Entonces, se fueron sucediendo los primeros desencuentros: se citaban a una hora determinada al lado de la fuente; y por más que los dos concurrían puntuales, no se reconocían. Y eso desencadenaba la siguiente discusión una vez que lograban encontrarse. Ella llegaba provista de una gran cantidad de puntos, y le exigía que desplegara en el césped sus íes para colocárselos encima. Él, con una corona muy pequeña  colocada en la cabeza, le hacía saber, señalándola, que lo tenía hasta ahí mismo.

Hubo una tarde en que se subieron a uno de los botes del lago y empezaron a tirar todas las pertenencias por la borda.

– Esto es lo que a ti te importa – reclamó ella mientras tiraba un pito al agua.

El se colocó un traje de buzo y se arrojó al lago. – Mi tiempo es dinero y me lo has hecho perder – le dijo antes de sumergirse – voy a buscarlo.

Ella salió remando contra la corriente, y cuando estuvo en tierra firme averiguó cual era la ferretería más cercana para comprar pegamento. Tenía el corazón partido en dos.

Él, después de buscar infructuosamente su tesoro, se liberó del lastre que le colgaba de la cintura y pataleando con vigor, salió a flote.

Se reencontraron en una ocasión, varios meses después, cuando ambos se habían sentado al pie de la misma letra. Él, con un gato bajo el brazo, le comentó que se lo habían hecho pasar por liebre. Ella, conmovida por su mirada triste y la pregunta que repetía insistentemente, acarició al felino y se encargó de ponerle el cascabel.

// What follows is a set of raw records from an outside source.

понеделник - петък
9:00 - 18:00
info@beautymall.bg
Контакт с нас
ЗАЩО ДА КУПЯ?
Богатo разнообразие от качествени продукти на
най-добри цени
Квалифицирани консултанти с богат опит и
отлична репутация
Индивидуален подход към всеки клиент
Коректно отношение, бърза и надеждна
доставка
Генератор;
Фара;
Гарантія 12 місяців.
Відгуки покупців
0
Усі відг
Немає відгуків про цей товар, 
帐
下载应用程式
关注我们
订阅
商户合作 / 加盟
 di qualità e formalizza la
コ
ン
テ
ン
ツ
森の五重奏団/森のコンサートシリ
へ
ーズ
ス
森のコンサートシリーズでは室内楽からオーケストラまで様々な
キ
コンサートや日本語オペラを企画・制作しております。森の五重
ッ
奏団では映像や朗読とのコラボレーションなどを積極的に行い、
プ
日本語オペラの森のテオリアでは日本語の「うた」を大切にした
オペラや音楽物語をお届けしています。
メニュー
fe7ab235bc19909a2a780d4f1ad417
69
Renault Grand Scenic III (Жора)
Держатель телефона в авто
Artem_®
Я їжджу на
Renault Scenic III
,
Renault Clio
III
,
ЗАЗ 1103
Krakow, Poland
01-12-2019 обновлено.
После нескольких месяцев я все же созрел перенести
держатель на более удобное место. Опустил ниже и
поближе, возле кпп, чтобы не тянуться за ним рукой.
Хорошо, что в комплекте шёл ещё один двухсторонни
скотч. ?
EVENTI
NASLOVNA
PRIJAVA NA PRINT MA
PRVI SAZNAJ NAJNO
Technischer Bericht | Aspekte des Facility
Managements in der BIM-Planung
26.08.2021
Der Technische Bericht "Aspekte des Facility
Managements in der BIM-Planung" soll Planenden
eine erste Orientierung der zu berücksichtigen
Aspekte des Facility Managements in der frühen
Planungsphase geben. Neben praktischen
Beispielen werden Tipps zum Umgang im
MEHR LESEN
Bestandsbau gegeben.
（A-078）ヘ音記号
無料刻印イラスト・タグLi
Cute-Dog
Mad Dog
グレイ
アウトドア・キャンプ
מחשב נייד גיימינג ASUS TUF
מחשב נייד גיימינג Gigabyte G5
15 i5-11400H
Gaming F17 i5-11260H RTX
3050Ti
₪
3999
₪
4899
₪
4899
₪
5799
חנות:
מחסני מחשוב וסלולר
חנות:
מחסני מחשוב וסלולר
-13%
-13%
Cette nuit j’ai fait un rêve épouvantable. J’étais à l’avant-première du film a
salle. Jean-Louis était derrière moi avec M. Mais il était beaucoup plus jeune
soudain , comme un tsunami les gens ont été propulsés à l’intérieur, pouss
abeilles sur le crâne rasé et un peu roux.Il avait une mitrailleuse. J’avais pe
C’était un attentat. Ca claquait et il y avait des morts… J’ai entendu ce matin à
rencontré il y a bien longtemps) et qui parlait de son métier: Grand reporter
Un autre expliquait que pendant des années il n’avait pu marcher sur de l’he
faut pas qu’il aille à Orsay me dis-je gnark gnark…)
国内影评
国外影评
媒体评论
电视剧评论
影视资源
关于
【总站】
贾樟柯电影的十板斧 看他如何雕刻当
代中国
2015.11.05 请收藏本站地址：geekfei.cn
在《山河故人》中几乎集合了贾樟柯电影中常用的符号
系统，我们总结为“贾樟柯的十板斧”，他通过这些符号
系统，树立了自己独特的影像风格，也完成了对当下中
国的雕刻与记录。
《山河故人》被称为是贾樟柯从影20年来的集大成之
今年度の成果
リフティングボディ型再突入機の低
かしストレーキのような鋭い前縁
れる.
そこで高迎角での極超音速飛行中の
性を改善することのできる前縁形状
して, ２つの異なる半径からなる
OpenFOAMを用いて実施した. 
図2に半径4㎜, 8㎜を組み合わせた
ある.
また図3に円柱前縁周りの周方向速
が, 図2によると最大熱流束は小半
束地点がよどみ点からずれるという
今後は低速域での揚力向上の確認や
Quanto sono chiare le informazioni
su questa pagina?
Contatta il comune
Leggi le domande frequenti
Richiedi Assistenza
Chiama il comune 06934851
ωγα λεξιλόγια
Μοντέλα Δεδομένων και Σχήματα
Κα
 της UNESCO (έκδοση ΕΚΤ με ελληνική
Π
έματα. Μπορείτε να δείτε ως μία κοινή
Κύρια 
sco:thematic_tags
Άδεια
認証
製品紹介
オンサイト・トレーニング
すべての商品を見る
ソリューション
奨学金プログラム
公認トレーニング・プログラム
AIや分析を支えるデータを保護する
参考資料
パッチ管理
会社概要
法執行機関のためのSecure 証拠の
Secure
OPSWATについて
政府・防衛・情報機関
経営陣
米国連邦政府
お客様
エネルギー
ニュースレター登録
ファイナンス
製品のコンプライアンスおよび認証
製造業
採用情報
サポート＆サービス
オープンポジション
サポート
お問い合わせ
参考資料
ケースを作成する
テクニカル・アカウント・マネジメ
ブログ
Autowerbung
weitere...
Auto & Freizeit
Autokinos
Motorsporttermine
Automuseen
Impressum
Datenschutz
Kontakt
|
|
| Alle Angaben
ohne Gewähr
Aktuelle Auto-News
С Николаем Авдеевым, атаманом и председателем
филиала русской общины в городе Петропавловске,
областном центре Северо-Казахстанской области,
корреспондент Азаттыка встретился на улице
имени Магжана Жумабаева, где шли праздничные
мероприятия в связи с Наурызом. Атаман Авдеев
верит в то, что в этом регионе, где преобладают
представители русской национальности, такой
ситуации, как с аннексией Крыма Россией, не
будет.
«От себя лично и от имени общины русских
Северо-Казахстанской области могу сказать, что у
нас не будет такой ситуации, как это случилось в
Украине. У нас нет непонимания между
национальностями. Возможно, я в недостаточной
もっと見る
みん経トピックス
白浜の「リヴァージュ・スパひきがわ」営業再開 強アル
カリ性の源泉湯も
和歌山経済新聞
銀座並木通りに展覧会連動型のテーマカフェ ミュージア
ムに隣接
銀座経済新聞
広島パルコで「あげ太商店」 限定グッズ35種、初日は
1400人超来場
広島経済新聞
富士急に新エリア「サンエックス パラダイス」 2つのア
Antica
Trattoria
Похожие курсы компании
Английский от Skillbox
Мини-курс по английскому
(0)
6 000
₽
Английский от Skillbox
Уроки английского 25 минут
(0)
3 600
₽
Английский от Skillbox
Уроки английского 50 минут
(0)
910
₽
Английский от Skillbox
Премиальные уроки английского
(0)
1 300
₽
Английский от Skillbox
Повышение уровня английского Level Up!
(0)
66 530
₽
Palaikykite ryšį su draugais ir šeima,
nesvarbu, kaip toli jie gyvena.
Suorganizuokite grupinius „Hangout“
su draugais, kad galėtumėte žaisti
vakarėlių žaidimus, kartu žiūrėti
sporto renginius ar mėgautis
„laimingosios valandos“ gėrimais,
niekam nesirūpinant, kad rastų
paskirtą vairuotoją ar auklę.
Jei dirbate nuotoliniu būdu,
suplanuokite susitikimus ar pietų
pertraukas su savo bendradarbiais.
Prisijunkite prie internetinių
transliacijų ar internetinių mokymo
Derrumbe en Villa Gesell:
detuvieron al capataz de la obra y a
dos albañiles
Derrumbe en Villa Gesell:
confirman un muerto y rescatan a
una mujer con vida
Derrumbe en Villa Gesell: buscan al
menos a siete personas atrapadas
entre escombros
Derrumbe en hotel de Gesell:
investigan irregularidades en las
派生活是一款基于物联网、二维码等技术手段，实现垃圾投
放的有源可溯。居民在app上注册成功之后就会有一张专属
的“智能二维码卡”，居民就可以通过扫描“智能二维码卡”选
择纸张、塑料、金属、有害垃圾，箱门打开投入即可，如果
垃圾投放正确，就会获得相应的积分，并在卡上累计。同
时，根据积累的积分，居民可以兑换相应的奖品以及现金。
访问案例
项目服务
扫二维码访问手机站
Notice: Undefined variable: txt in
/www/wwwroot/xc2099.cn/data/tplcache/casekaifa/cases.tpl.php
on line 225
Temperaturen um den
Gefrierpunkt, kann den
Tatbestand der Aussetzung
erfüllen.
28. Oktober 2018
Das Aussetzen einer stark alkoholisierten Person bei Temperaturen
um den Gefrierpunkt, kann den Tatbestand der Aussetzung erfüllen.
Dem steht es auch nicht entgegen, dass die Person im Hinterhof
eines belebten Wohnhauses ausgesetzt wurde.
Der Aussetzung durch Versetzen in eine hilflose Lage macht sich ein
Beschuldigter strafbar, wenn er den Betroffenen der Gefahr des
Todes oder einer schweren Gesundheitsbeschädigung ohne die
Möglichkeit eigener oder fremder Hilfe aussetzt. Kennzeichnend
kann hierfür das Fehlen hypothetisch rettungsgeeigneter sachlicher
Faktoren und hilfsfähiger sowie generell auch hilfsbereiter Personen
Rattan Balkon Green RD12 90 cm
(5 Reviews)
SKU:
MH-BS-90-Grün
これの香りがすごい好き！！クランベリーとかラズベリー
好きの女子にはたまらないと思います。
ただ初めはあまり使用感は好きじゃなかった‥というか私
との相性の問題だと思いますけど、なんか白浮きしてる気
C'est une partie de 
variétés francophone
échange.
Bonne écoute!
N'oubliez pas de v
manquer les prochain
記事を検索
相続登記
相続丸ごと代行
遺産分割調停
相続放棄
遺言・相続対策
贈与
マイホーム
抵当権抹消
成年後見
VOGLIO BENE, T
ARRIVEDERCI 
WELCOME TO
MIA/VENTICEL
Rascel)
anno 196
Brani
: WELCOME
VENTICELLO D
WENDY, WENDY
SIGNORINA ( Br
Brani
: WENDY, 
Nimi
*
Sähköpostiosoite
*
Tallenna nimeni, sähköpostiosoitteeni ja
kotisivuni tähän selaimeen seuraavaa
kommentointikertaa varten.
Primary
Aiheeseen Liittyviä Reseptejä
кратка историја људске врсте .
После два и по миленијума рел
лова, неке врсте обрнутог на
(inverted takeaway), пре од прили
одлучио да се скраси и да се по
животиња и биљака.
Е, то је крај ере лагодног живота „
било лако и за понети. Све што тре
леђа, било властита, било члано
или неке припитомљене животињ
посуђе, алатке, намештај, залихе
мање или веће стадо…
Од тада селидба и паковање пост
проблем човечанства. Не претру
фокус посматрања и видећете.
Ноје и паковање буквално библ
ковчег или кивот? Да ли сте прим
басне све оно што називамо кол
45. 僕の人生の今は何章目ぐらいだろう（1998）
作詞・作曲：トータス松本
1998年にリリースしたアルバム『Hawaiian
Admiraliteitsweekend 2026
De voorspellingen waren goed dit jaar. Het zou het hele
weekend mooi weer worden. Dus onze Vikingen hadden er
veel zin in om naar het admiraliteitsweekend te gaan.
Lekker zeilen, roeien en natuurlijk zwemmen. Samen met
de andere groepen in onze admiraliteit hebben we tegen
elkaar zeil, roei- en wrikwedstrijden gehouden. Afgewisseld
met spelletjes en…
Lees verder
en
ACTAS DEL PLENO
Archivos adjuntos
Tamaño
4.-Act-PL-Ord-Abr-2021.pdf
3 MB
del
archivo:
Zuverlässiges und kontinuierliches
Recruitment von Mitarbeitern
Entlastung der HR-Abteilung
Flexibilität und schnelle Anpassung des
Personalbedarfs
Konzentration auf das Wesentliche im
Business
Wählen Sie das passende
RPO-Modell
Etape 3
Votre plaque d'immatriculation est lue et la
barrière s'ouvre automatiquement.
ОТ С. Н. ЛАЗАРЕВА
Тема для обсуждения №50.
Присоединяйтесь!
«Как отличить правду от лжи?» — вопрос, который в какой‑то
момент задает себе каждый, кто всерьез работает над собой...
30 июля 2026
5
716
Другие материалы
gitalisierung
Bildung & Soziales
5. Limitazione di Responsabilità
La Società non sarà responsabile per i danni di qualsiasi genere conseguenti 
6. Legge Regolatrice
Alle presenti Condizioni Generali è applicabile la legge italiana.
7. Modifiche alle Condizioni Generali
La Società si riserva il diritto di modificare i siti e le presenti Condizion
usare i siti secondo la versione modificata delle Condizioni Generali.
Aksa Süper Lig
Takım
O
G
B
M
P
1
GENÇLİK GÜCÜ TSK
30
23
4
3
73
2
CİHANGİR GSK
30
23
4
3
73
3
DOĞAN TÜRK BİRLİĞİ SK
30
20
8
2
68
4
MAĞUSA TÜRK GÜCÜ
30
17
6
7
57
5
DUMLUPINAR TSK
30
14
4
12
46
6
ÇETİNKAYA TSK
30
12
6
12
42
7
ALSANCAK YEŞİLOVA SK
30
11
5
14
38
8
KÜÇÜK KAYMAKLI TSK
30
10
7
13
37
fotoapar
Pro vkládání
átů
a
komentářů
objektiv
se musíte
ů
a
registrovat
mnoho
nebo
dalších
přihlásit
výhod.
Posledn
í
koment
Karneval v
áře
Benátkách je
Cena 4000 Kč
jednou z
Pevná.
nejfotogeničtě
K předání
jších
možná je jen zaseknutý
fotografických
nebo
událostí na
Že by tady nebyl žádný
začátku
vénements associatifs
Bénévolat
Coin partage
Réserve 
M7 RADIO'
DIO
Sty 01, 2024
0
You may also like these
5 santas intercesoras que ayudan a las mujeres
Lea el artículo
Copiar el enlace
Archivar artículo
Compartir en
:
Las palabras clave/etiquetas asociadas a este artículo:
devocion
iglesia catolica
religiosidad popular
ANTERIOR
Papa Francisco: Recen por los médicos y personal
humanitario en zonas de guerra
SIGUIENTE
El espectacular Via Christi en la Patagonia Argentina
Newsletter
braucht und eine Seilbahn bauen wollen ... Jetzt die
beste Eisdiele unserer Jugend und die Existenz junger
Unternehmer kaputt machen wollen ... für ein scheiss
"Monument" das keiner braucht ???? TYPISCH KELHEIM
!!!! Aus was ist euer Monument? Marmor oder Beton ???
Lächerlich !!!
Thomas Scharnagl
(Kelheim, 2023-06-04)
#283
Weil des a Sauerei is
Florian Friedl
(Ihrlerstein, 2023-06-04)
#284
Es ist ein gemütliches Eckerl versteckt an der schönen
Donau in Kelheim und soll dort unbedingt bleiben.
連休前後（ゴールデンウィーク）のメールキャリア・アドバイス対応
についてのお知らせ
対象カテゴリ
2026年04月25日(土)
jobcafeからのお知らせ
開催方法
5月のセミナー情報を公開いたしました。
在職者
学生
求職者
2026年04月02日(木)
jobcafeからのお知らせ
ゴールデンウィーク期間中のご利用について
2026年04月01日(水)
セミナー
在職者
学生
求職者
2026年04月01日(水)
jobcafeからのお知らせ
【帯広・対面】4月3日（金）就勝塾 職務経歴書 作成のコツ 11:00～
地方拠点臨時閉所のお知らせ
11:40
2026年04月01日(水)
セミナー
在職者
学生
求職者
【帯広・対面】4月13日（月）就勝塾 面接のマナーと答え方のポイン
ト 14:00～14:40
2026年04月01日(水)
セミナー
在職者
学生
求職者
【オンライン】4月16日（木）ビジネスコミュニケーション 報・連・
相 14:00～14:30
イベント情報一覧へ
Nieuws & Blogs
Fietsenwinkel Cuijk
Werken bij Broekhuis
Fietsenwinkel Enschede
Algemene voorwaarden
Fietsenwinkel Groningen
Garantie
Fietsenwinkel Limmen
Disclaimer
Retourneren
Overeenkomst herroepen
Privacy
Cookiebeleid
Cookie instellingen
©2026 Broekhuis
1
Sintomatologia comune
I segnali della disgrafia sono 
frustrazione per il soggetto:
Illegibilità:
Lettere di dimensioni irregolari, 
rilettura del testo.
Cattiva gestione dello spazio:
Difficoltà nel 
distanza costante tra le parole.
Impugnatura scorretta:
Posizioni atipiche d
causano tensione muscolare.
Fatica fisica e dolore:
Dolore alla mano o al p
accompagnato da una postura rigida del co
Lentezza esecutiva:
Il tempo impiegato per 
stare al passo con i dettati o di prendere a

De inmediato, él acercó un recipiente con agua, y sosteniéndose el mentón con ambas manos, puso su barba en remojo. Mientras, ella sacó de su bolso una goma de borrar y comenzó a frotársela sobre la cabeza.

Olvidadas las diferencias, borroneadas las antiguas cuentas, todo les pareció igual que entonces. Dibujaron un enorme cero en el suelo y partieron de él.